WHAT IS REQUIRED: Scan the data beneath this task and copy each line that includes "areas".

────────────────────

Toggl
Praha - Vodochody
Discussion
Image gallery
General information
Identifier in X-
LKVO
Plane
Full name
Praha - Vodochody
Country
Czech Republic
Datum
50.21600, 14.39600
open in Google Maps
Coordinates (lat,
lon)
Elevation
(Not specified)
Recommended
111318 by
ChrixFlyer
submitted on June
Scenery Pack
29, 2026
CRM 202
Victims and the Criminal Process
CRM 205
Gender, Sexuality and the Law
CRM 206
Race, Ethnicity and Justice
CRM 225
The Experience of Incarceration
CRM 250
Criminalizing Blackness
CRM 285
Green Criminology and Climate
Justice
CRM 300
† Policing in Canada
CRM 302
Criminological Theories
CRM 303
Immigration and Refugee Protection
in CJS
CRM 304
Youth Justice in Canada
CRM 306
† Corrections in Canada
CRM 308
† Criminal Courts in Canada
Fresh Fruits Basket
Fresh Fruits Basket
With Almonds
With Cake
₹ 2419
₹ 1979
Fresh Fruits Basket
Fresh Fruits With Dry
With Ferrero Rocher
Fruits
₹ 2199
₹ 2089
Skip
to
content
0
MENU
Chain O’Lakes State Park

────────────────────

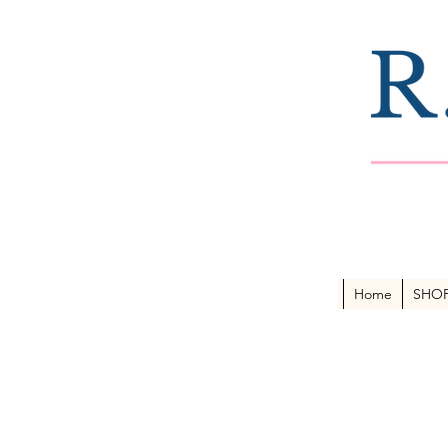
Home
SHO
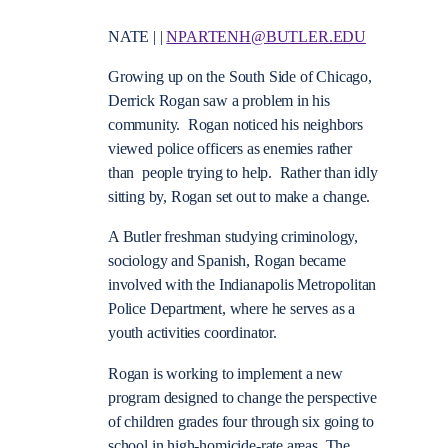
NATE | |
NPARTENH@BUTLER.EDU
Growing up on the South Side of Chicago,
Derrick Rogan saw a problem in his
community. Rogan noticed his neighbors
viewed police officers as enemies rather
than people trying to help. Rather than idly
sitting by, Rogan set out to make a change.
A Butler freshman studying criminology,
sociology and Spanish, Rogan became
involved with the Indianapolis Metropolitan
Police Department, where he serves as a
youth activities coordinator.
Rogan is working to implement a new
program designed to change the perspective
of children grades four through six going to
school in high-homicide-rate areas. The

────────────────────

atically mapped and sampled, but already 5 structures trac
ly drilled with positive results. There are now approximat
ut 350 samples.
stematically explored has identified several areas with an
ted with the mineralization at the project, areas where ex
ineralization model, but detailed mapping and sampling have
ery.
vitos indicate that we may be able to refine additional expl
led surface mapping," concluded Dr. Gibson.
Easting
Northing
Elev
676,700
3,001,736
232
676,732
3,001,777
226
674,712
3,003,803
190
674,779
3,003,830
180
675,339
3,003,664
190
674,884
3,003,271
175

────────────────────

OUTPUT FOR THIS TASK:
school in high-homicide-rate areas. The
stematically explored has identified several areas with an
ted with the mineralization at the project, areas where ex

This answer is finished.